Строков замялся, но открыто, покаянно смотрел в глаза Заварухина, наливаясь тяжелым румянцем от челочки до кадыка.
— В прятки играли на суходоле? Так, что ли? — Усы у Заварухина дрогнули и ощетинились. — В прятки играли всей ротой. А он один прикрыл вас. Хоть мертвому— то поклонитесь.
—
Пасмурный день иссяк. Где-то за обложными тучами село солнце, и потемневшее еще более и набрякшее дождем небо легло краями по увалам, подступило к самой деревне. В вечернем безветрии остро пахло гарью, бензином, затхлостью развороченного человеческого жилья.
Заварухин, как только вышел на улицу, сразу же увидел капитана Афанасьева, а тот увидел командира полка и побежал навстречу, как-то неуклюже высоко поднимая свои острые колени. Заварухин глядел на бегущего к нему капитана и в эту минуту радовался ему как родному, и гордился им, словно героем. Афанасьев подскочил к командиру и, как часто бывает с непрофессионалами-военными, вместе с грудью выпятил живот, подбросил к фуражке руку ладонью вперед, но Заварухин, улыбаясь, взял эту руку и крепко пожал ее:
— Спасибо, Дмитрий Агафоныч. Спасибо, друг. Ну, сам знаешь…
Афанасьев смутился, порозовел, захлопал глазами и, сунув в рот окурок, спрятанный в горсти левой руки, сделал длинную затяжку.
— Не выдюжил вот, — виновато опустив глаза, сказал Афанасьев. — Знаете, как говорят, каялась собака бегать за возом, да бегает. Так и я… А с танком этим, — капитан кивнул в сторону площади, — с танком этим какую штуку упороли. Он подошел к церкви и давай лупить по ней — только клочья летят, а солдаты из канавы немецкую же мину на шесте возьми да подсунь под него. Длинная, говорят, была, с метр, не меньше, в розовой коробке с ручками. И какая же в ней, слушай, сила — танк-то опрокинуло. Лежит на боку. А танкистов выволокли. Живые.
— Всех своих подберите и схороните, — сказал Заварухин и, чтобы обрадовать уставшего капитана Афанасьева, сообщил ему вполголоса: — Батальон, Дмитрий Агафоныч, приготовь к маршу.

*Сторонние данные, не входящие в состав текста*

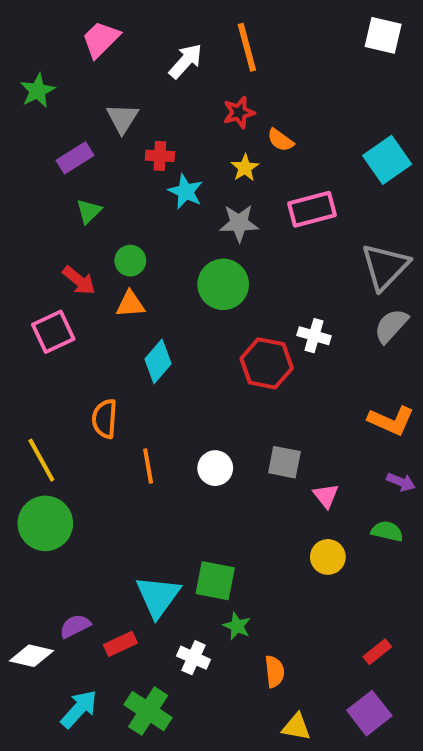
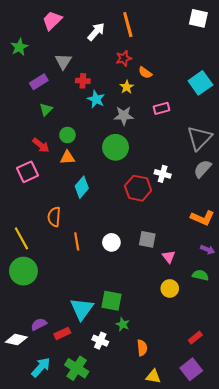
pink rectangle: (312, 209) -> (162, 108), size x0.7

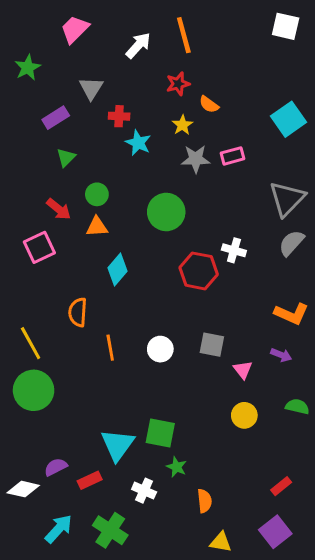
gray star: (124, 116) -> (196, 159), moved
purple arrow: (208, 250) -> (281, 355), moved
green semicircle: (200, 275) -> (297, 407), moved

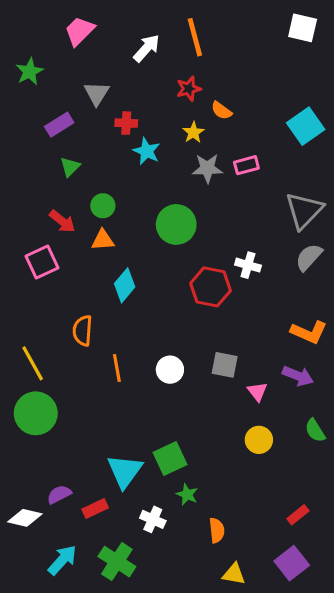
purple arrow: (281, 355) -> (298, 376), size x1.4
green semicircle: (297, 407) -> (315, 430), turned -135
green square: (160, 433) -> (170, 459), turned -36

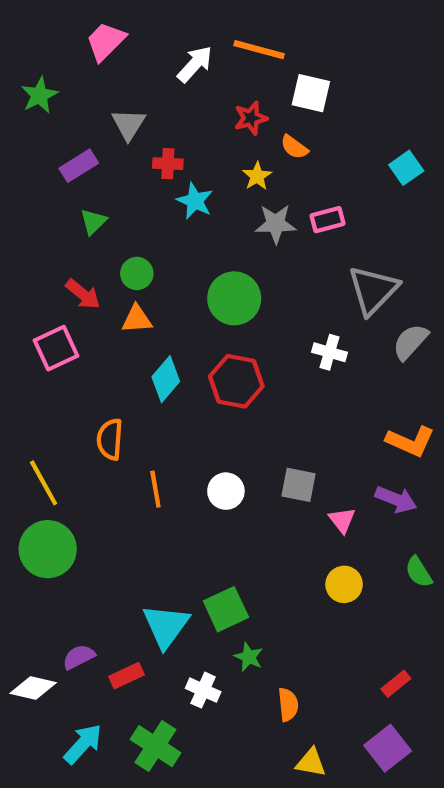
white square: (303, 28) -> (311, 93), moved
orange line: (195, 37) -> (259, 50), turned -60
cyan square: (306, 126) -> (406, 168), size x0.7
gray triangle: (304, 210) -> (373, 290), moved
red hexagon: (211, 287) -> (236, 381), moved

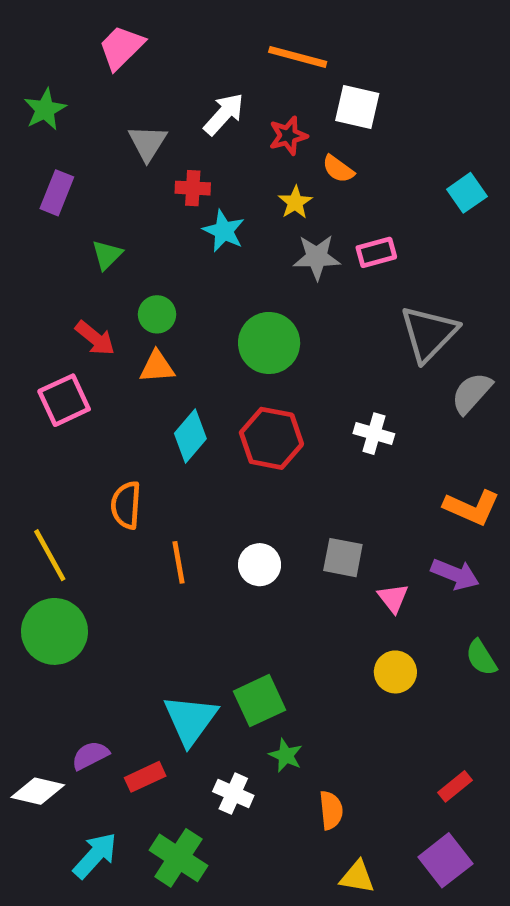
white arrow: (195, 64) -> (224, 114), moved
purple rectangle: (79, 166) -> (57, 193), moved, turned -36
white cross: (330, 352) -> (374, 434), moved

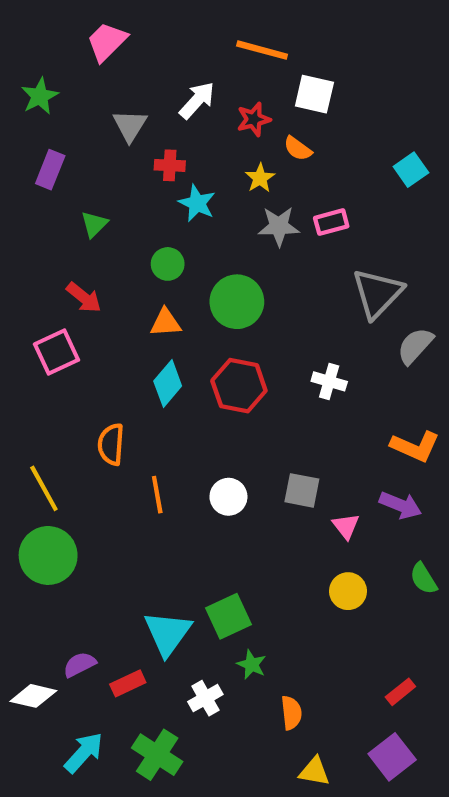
green circle: (157, 314) -> (168, 264), moved
orange triangle: (157, 367) -> (166, 323), moved
white cross: (233, 794) -> (205, 698), turned 36

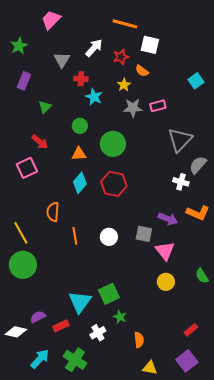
white cross: (329, 381) -> (181, 182), moved
purple arrow: (400, 505) -> (168, 219), moved
pink triangle: (346, 526) -> (165, 251), size x1.5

— Есть, приготовить. Да, вот еще, товарищ подполковник. Скажите вы своему комиссару, чтоб он под пулями не опережал солдат. Пример-то примером, да как бы он боком нам не вышел.

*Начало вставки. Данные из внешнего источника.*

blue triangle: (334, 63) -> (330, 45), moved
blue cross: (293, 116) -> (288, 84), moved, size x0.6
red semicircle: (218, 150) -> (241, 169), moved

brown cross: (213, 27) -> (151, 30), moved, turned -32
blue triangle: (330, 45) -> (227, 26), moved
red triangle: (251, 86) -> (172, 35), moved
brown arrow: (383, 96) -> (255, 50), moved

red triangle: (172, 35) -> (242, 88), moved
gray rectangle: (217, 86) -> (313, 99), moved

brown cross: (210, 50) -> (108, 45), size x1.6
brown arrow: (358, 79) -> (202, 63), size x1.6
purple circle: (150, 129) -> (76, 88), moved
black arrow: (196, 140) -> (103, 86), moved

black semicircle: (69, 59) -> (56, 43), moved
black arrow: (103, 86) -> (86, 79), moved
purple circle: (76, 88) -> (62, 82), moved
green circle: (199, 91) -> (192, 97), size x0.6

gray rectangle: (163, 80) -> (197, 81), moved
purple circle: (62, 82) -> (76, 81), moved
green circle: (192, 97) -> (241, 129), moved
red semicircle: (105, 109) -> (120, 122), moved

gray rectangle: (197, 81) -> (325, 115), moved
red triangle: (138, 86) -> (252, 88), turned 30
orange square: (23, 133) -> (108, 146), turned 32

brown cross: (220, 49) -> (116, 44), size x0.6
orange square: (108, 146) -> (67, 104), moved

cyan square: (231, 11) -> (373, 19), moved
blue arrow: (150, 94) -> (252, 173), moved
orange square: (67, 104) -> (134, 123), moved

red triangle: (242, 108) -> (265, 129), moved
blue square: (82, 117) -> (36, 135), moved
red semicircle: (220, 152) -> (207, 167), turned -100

По тому, как капитан, расправив плечи, пошел к площади легкой походкой, было понятно, что он обрадован предстоящим маршем, и Заварухин, глядя вслед комбату, укрепился в своем решении и направился к штабной избе, чтобы сейчас же выслать разведку по пути отхода.

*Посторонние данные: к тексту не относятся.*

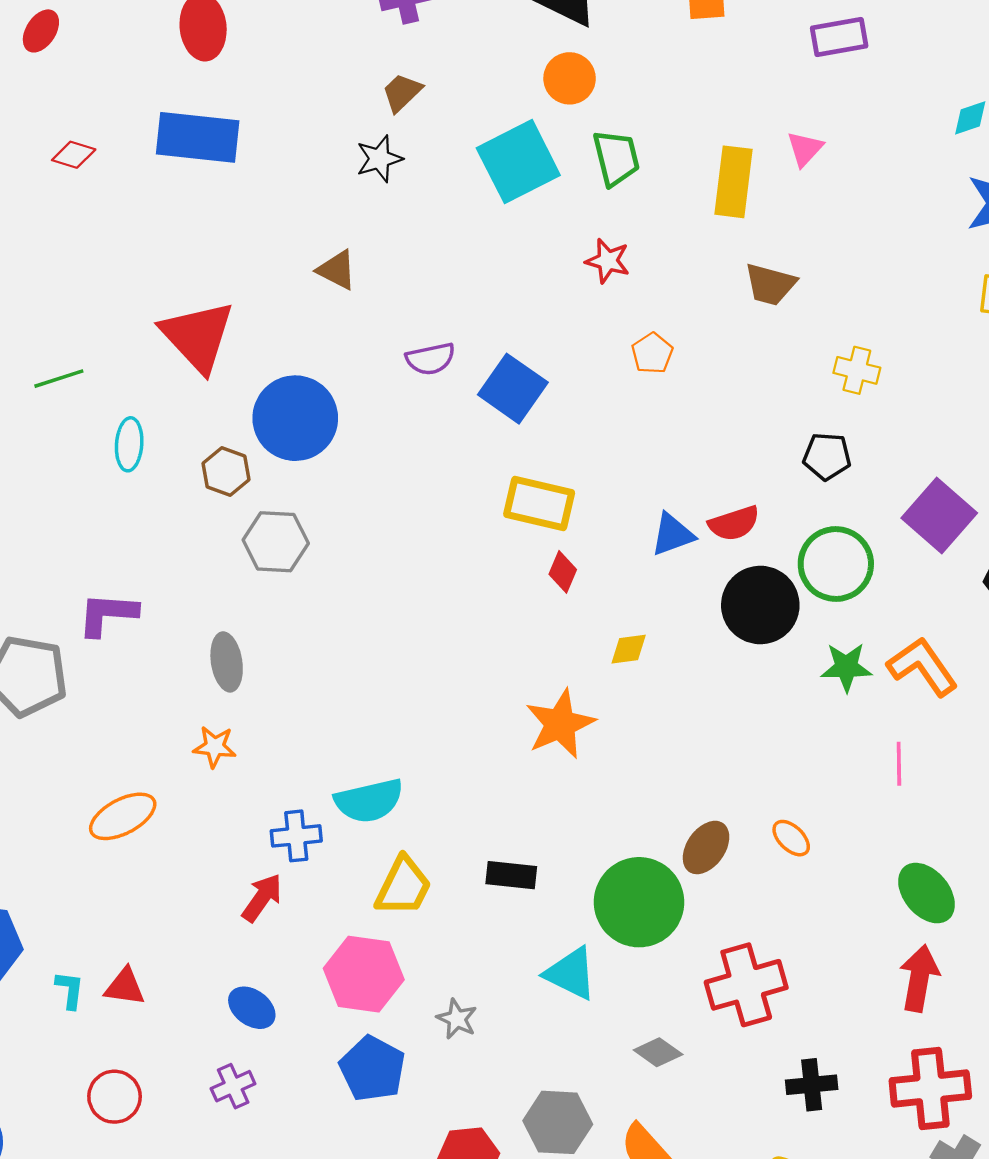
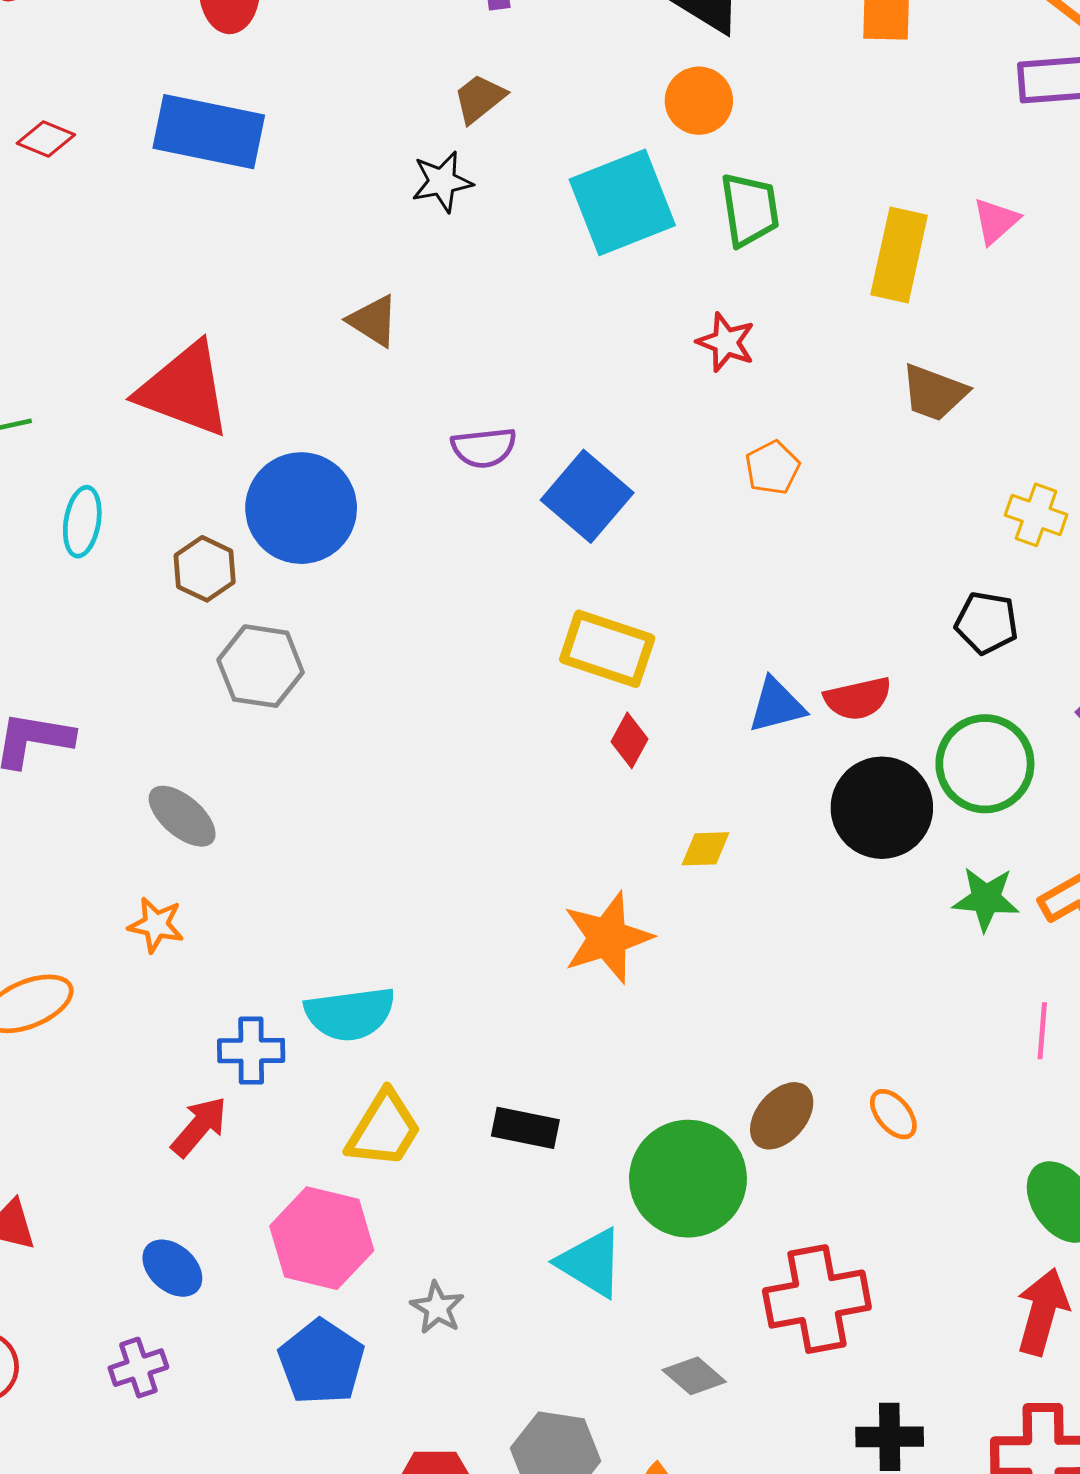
red triangle: (198, 336) -> (184, 390), turned -32
gray ellipse: (227, 662) -> (182, 816), turned -46

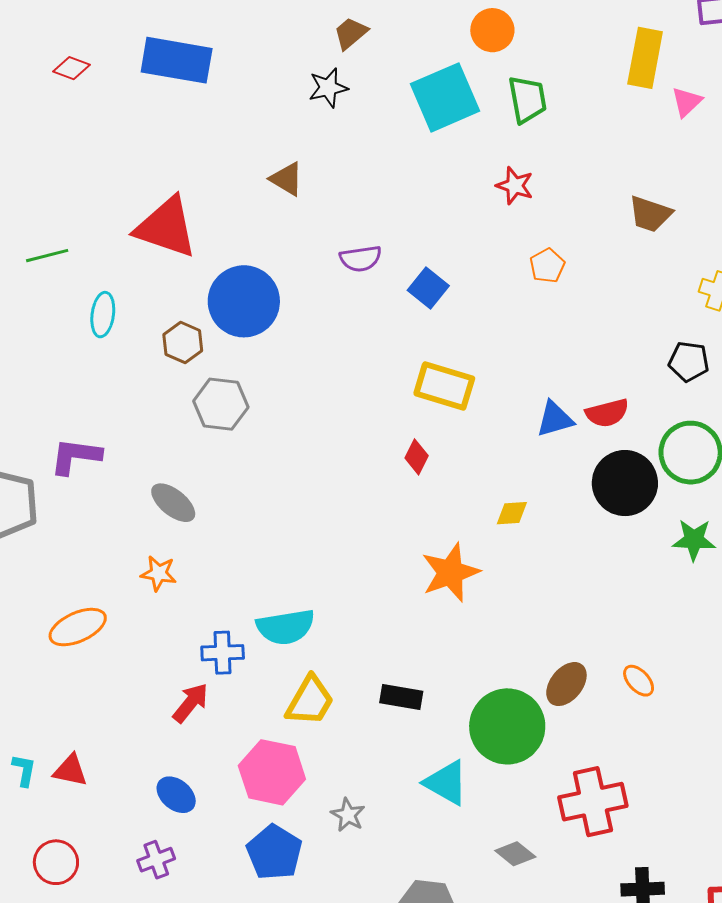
yellow rectangle: (899, 255) -> (645, 58), moved
blue square: (587, 496) -> (428, 288), size x0.7
red diamond: (629, 740) -> (417, 457), moved

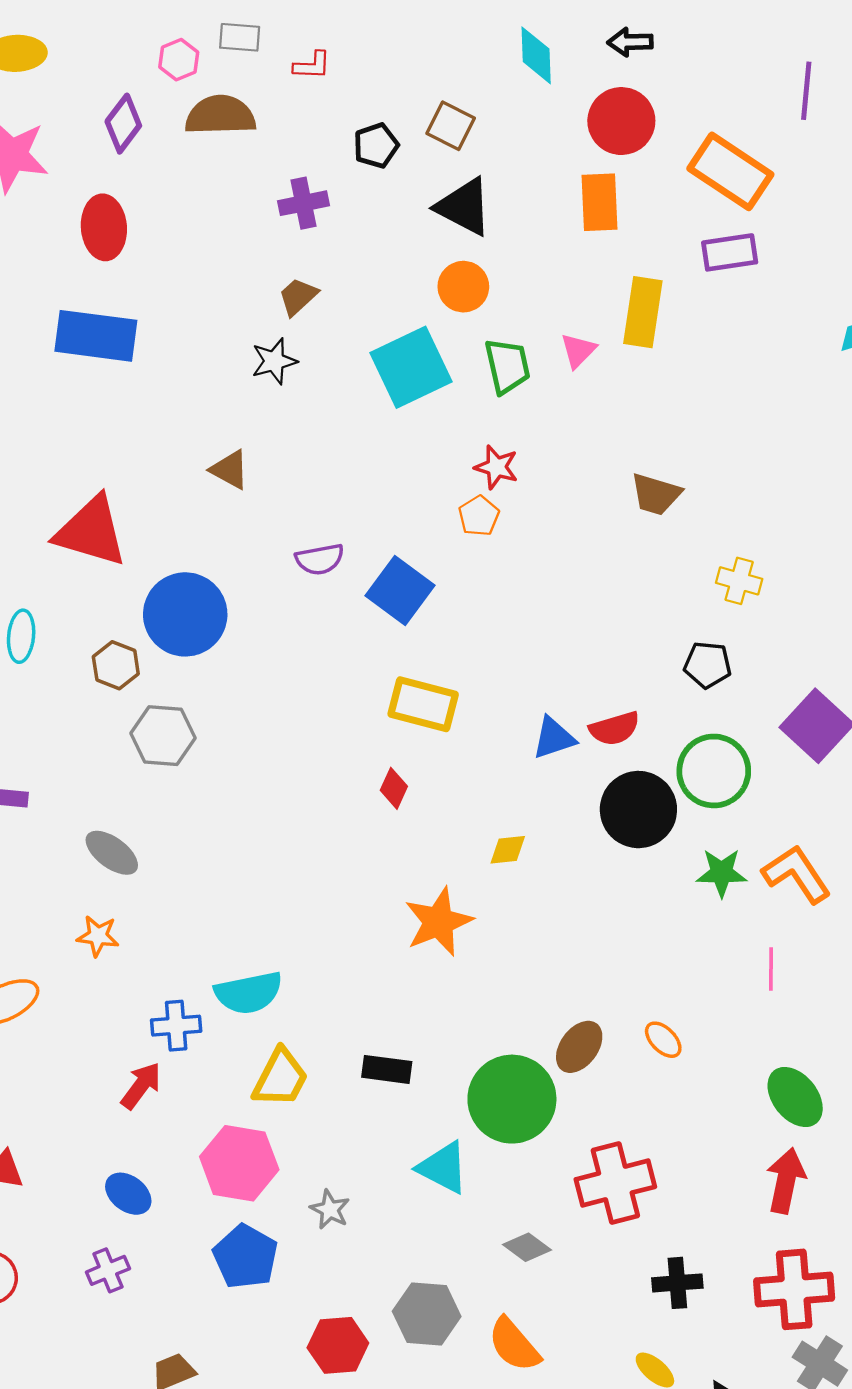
pink triangle: (687, 102) -> (578, 351), moved
orange pentagon: (547, 266) -> (479, 516), moved
blue square: (428, 288) -> (400, 590), size x1.4

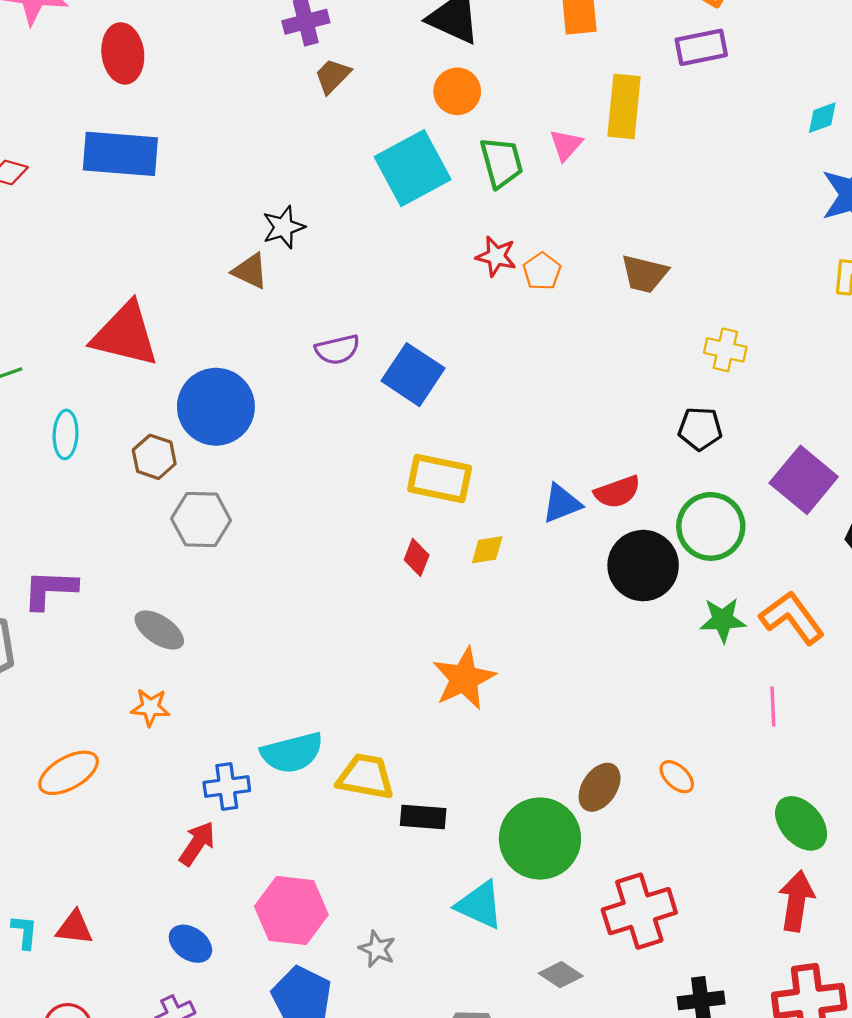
brown trapezoid: (298, 297) -> (333, 76), moved
black star: (274, 361) -> (284, 227), moved
orange pentagon: (479, 516) -> (542, 271), moved
yellow diamond: (508, 850) -> (487, 550), moved
yellow trapezoid: (280, 1078) -> (366, 777), moved, turned -104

Всю штабную избу разволокло снарядами: крышу сбило, наличники сорвало, палисадник, кусты в нем, ворота, заборы, рамы в окнах — все изломано, иссечено осколками и пулями, смято, перемешано. Навстречу командиру выбежал старший лейтенант Писарев, все такой же бравый, с крепкой красивой шеей и круглым розовым лицом, словно он, собранный и подтянутый, среди этого развала и кутерьмы хранился где-то в футляре. Если бы Заварухин не вел разговоров с ним по телефону во время боя, то мог бы подумать, что старший лейтенант отсиживался где-нибудь в тихом уголке.
— Штаб, товарищ подполковник, перевели пока в сарай, — доложил Писарев. — Я дал распоряжение комендантскому взводу рыть блиндажи.
— Отменить распоряжение. Вызовите комбатов и начальников служб. Соберите сведения о потерях. И наших, и его.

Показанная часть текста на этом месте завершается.